When Barbara finds Sheba pleasuring one of her 15-year-old students, Steven Connelly (Andrew Simpson), she uses it to establish an intimate relationship with Sheba. She becomes her confidante and guardian of her secret. Barbara holds Sheba’s life in her hands. If she exposes Sheba, Sheba will lose her job, family, and go to prison. Barbara starts to emotionally blackmail Sheba. She becomes possessive and thrilled with her newfound power over Sheba. She demands Sheba end the affair. Writing it all down in her diary, Barbara begins fantasizing a life not with her beloved cat, but with Sheba.

Sheba cannot end her affair with Steven and continues to have sex with him in back alleys, on dirt roads, and in her home art studio. He’s careless, intense, and has that testosterone-fueled eagerness that is so appealing to Sheba.

When Barbara demands Sheba’s attention to her unrealistic emotional needs, and Sheba refuses to forego her son’s first school play to comfort her, Barbara seeks revenge. She decides to slyly betray Sheba.

As much as we are appalled by Sheba’s behavior and Barbara’s neurotic obsession, Dench and Blanchett are so emotionally committed – without needing to give reason or explanation for their actions – that we do not judge them.
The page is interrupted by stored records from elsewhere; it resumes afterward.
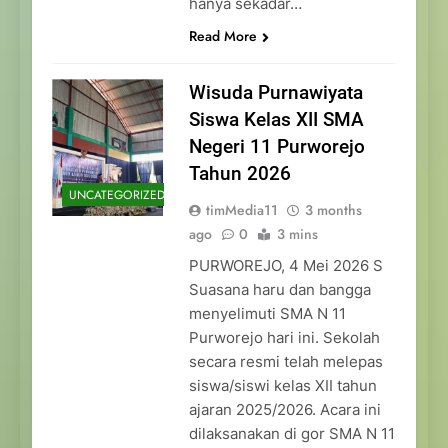
hanya sekadar…
Read More
Wisuda Purnawiyata
Siswa Kelas XII SMA
Negeri 11 Purworejo
Tahun 2026
UNCATEGORIZED
timMedia11
3 months
ago
0
3 mins
PURWOREJO, 4 Mei 2026 S
Suasana haru dan bangga
menyelimuti SMA N 11
Purworejo hari ini. Sekolah
secara resmi telah melepas
siswa/siswi kelas XII tahun
ajaran 2025/2026. Acara ini
dilaksanakan di gor SMA N 11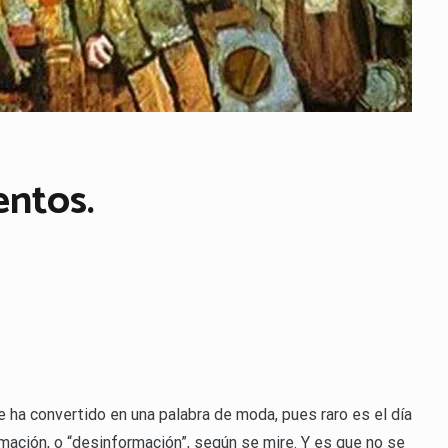
entos.
e ha convertido en una palabra de moda, pues raro es el día
mación, o “desinformación”, según se mire. Y es que no se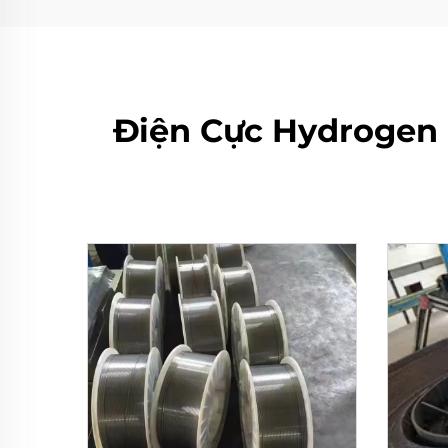
Điện Cực Hydrogen 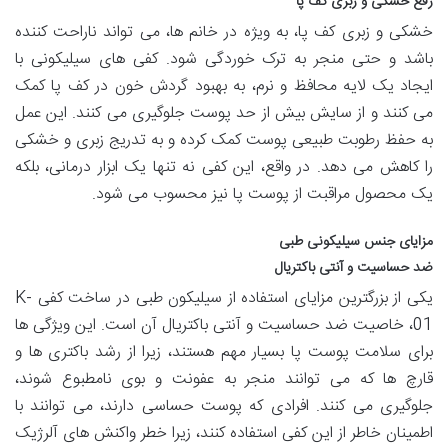
رفع خشکی و زبری کف پا
خشکی و زبری کف پا، به ویژه در خانم ها، می تواند ناراحت کننده
باشد و حتی منجر به ترک خوردگی شود. کفی های سیلیکونی با
ایجاد یک لایه محافظ و نرم، به بهبود گردش خون در کف پا کمک
می کنند و از سایش بیش از حد پوست جلوگیری می کنند. این عمل
به حفظ رطوبت طبیعی پوست کمک کرده و به تدریج زبری و خشکی
را کاهش می دهد. در واقع، این کفی نه تنها یک ابزار درمانی، بلکه
یک محصول مراقبت از پوست پا نیز محسوب می شود.
مزایای جنس سیلیکونی طبی
ضد حساسیت و آنتی باکتریال
یکی از بزرگترین مزایای استفاده از سیلیکون طبی در ساخت کفی K-
01، خاصیت ضد حساسیت و آنتی باکتریال آن است. این ویژگی ها
برای سلامت پوست پا بسیار مهم هستند، زیرا از رشد باکتری ها و
قارچ ها که می توانند منجر به عفونت و بوی نامطبوع شوند،
جلوگیری می کنند. افرادی که پوست حساسی دارند، می توانند با
اطمینان خاطر از این کفی استفاده کنند، زیرا خطر واکنش های آلرژیک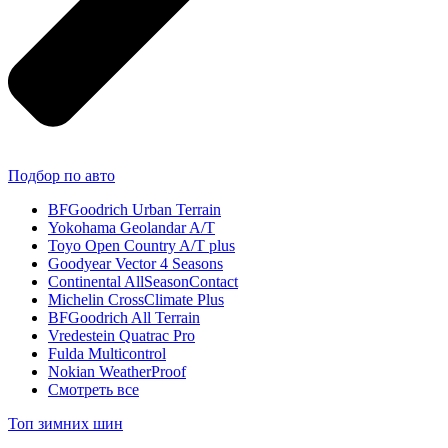
Подбор по авто
BFGoodrich Urban Terrain
Yokohama Geolandar A/T
Toyo Open Country A/T plus
Goodyear Vector 4 Seasons
Continental AllSeasonContact
Michelin CrossClimate Plus
BFGoodrich All Terrain
Vredestein Quatrac Pro
Fulda Multicontrol
Nokian WeatherProof
Смотреть все
Топ зимних шин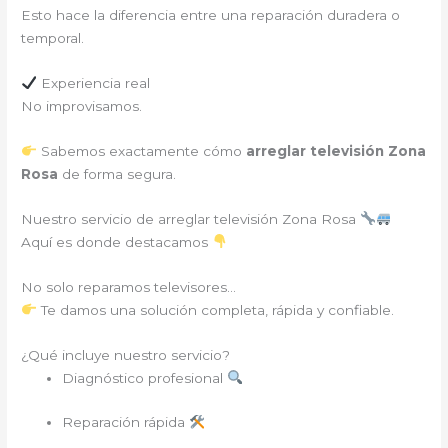
Esto hace la diferencia entre una reparación duradera o
temporal.
Experiencia real
No improvisamos.
Sabemos exactamente cómo
arreglar televisión Zona
Rosa
de forma segura.
Nuestro servicio de arreglar televisión Zona Rosa
Aquí es donde destacamos
No solo reparamos televisores…
Te damos una solución completa, rápida y confiable.
¿Qué incluye nuestro servicio?
Diagnóstico profesional
Reparación rápida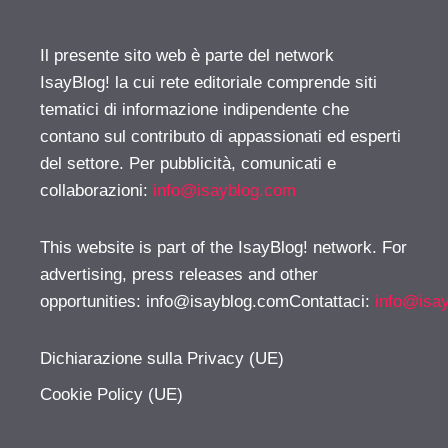
Il presente sito web è parte del network
IsayBlog! la cui rete editoriale comprende siti
tematici di informazione indipendente che
contano sul contributo di appassionati ed esperti
del settore. Per pubblicità, comunicati e
collaborazioni:
info@isayblog.com
This website is part of the IsayBlog! network. For
advertising, press releases and other
opportunities:
info@isayblog.comContattaci
:
info@isa
Dichiarazione sulla Privacy (UE)
Cookie Policy (UE)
Or at least I didn’t. I was too fascinated by the cruelty of the drama.

When the scandal is exposed, Barbara becomes an emotional haven for Sheba, who does not at first realize she was betrayed by her friend.

Barbara charms us with her point-on observations, and by acknowledging her fears about aging and being alone. We are compelled to sympathize with Barbara. Being an old woman alone is a scary thing.

Dench is a revelation. The entire cast is strong under director Eyre. He showers Blanchett with luminous light and the actress, to her enormous credit, does not play “beautiful.” Dench, Blanchett and Nighy make you say: Hey, this is the real deal. This is first class acting.